[Start of section]

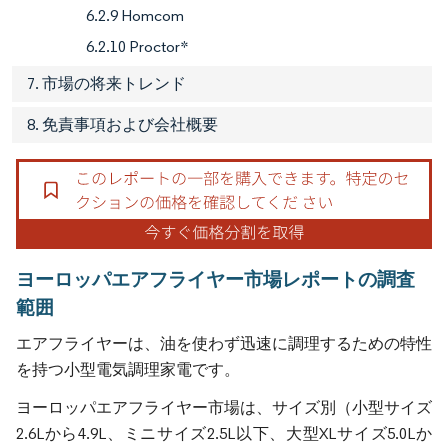
6.2.9 Homcom
6.2.10 Proctor*
7. 市場の将来トレンド
8. 免責事項および会社概要
ヨーロッパエアフライヤー市場レポートの調査
範囲
エアフライヤーは、油を使わず迅速に調理するための特性
を持つ小型電気調理家電です。
ヨーロッパエアフライヤー市場は、サイズ別（小型サイズ
2.6Lから4.9L、ミニサイズ2.5L以下、大型XLサイズ5.0Lか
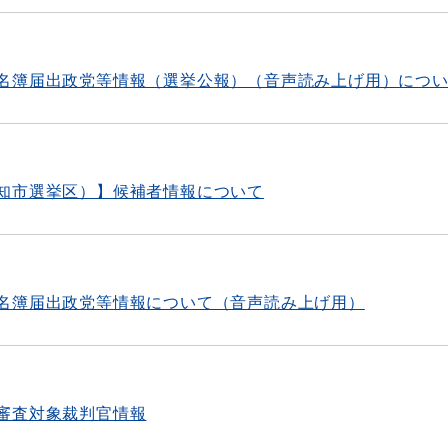
名簿届出政党等情報（選挙公報）（音声読み上げ用）につ
知市選挙区）】候補者情報について
名簿届出政党等情報について（音声読み上げ用）
審査対象裁判官情報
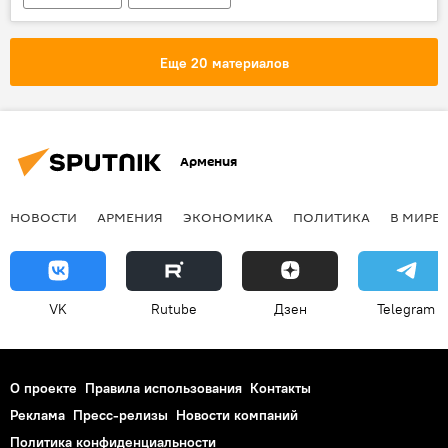
Изменения в правительстве Армении
Еще 20 материалов
Армения
НОВОСТИ
АРМЕНИЯ
ЭКОНОМИКА
ПОЛИТИКА
В МИРЕ
VK
Rutube
Дзен
Telegram
О проекте
Правила использования
Контакты
Реклама
Пресс-релизы
Новости компаний
Политика конфиденциальности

[End of section]

The task
The lines to return are those in the material above that hold "音声読み上げ用".

Your response
名簿届出政党等情報（選挙公報）（音声読み上げ用）につ
名簿届出政党等情報について（音声読み上げ用）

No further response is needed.